今回で10回目を迎える東京マラソンは、3万7000人が参加する日本最大のマラソン大会だ(実際の出走者はフルマラソンが3万6172人、10km走が475人)。昨今のマラソンブームの火付け役ともなっており、抽選倍率は11倍を超える狭き門だ。新宿の都庁をスタートして皇居前を南下し、東京タワー・銀座・浅草などの名所を通りながら東京ビックサイトまでを走る。まさに、ランナーにとっては「晴れの舞台」とも言えるレースだ。
ただ、私は不安も感じていた。前日の土曜日から胃に違和感を感じており、食欲はほとんどなかった。一般的にランナーは、レース前日からエネルギー源としてカーボ(炭水化物)を多めに摂取しておくことが望ましいとされている。「このまま何も食べないとガス欠になってしまう…」と不安に駆られた。
原因は睡眠不足とアルコール…か?
体調不良の原因は疲れだったと思う。東京マラソン前の1週間、私は年に数えるほどしかないほど、忙しい日々を過ごしていた。「日経ビジネス」3月7日号の特集でデスクを担当しており、2人の記者とデザイナーの藤田美夏さん、そしてスポーツジャーナリストの西川結城氏などと連日、残業していた。
今回の特集では、スポーツとビジネスの新しい関係に焦点を当てた。年初からの世界同時株安を思えば、「こんな緊急時に日経ビジネスはスポーツ特集か?」と怪訝に感じる読者もいらっしゃるかもしれない。しかし、特集班としてはむしろ、このような緊迫した状況だからこそ、スポーツが持つ力にフォーカスを当てたかったのだ。
誤解を恐れずに言えば、日本では長らく、企業にとってスポーツは「庇護」する対象でしかなかった。企業がチームのスポンサーになるのは広告宣伝のためか、地域貢献のためだった。そのチームの戦績がどんなに優れていても本業にプラスになることはまれであり、だからこそ景気が悪くなるとスポンサーから降りる企業が相次いできた。

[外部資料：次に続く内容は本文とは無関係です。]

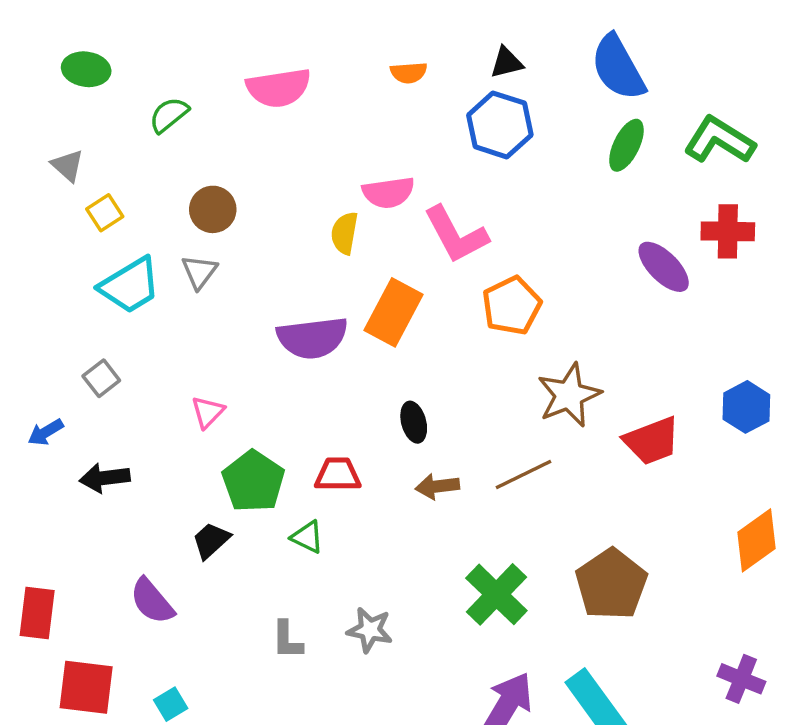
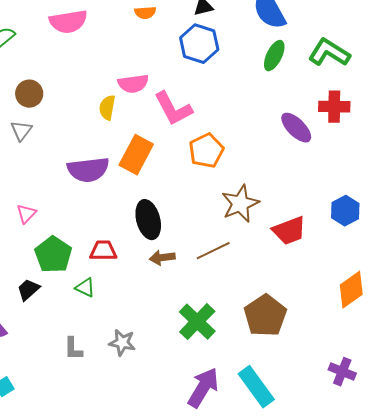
black ellipse: (414, 422) -> (148, 220), size x1.6

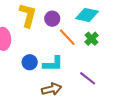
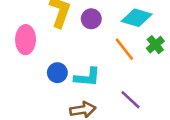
orange line: (67, 37) -> (124, 49), moved
green cross: (92, 39) -> (155, 45), moved

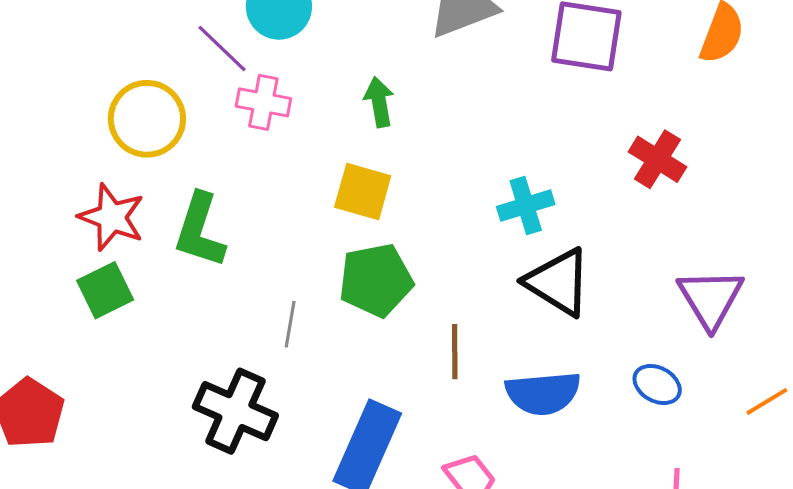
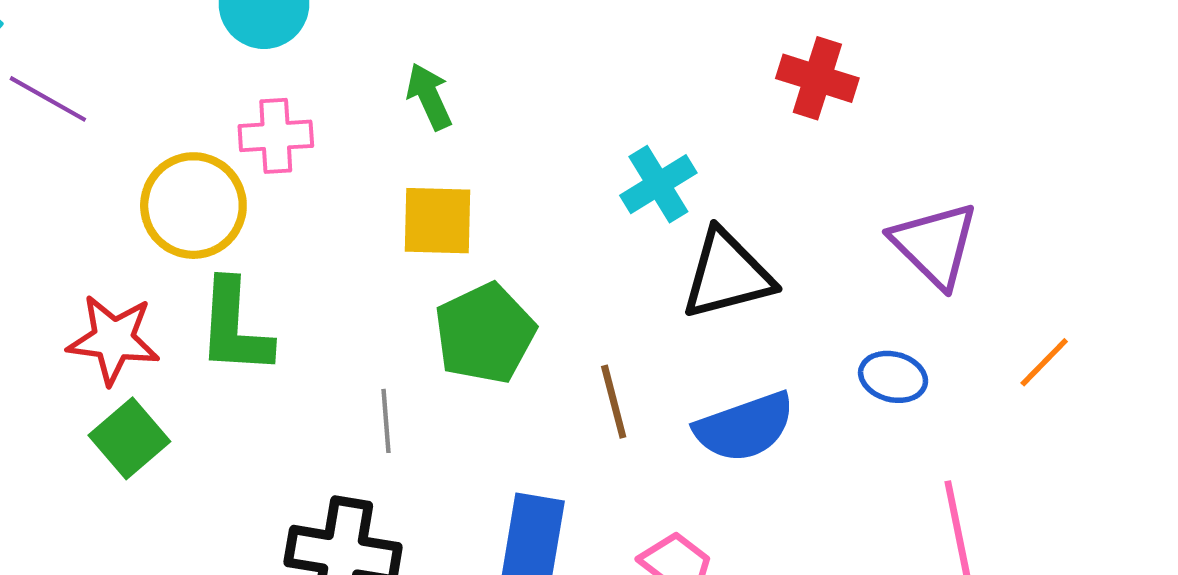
purple line: (222, 49) -> (48, 99), moved
yellow circle: (147, 119) -> (193, 206), moved
black triangle: (558, 282) -> (727, 275), turned -32

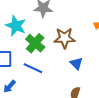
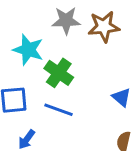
brown star: (64, 38) -> (104, 27), moved

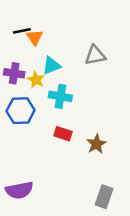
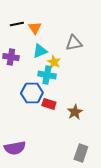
orange triangle: (35, 37) -> (35, 28), moved
yellow star: (36, 80) -> (54, 62), moved
blue hexagon: (21, 111) -> (32, 93), moved

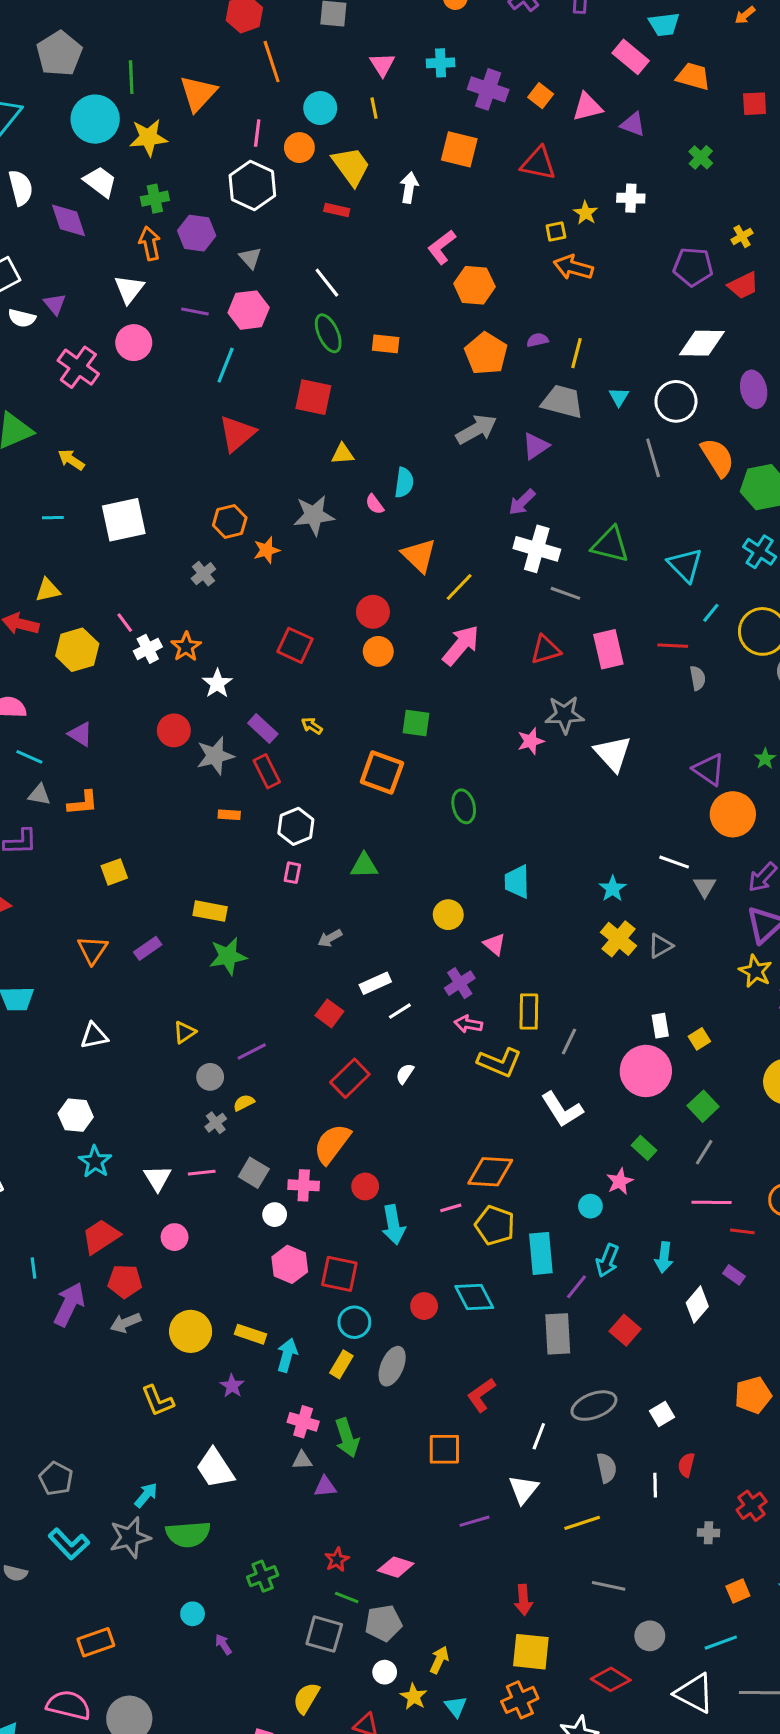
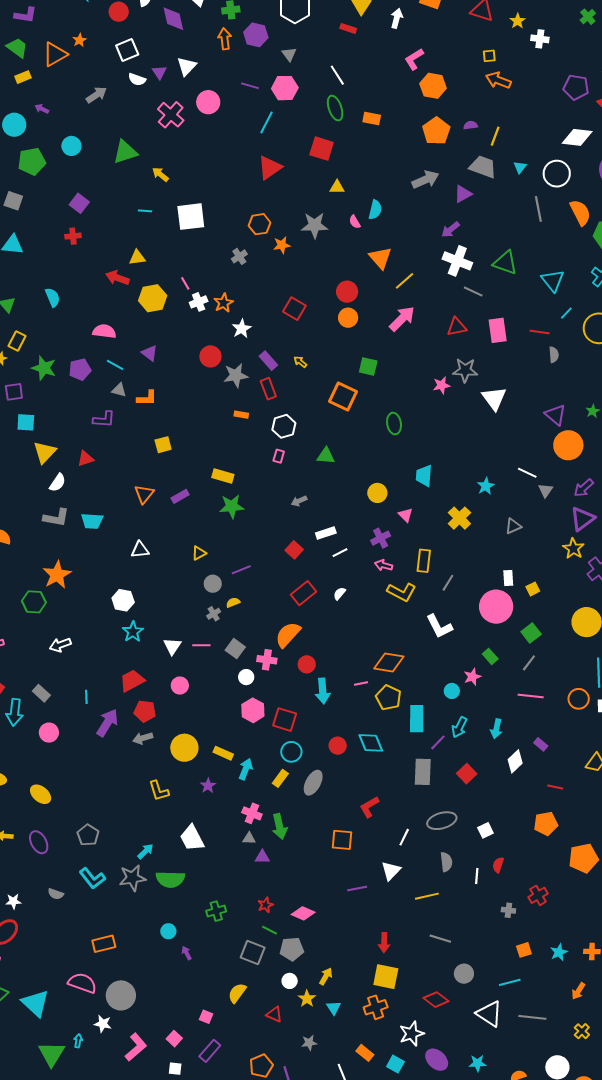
yellow star: (586, 213) -> (518, 21), moved
white triangle: (129, 289) -> (187, 66), moved
yellow cross: (619, 939) -> (459, 518), moved
red line: (742, 1231) -> (555, 787), moved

企業を「主」とすれば、スポーツが「従」という関係が、日本では長らく続いてきたのだ。
だが、スポーツには潜在的なパワーがある。トップアスリートが限界に臨む場は新商品・新技術の最も適した実験場であるし、一度に数万人が集まる特殊な環境は企業にこれまでにない知見を与え得る。あるいは特定の競技はアマチュアリズムに過度に縛られてきた結果、潜在的なビジネスチャンスを生かし切れていないケースも数多くある。
企業とスポーツがお互いの能力を引き出しあう対等な関係を構築できれば、企業もスポーツも共に競争力を向上できる。それこそが、今回我々が読者の皆さんに伝えたかったことだ。だからこそ、現役のサッカー選手でありながら、世界最大のスポーツビジネス市場である米国に挑戦する本田圭佑氏に注目した。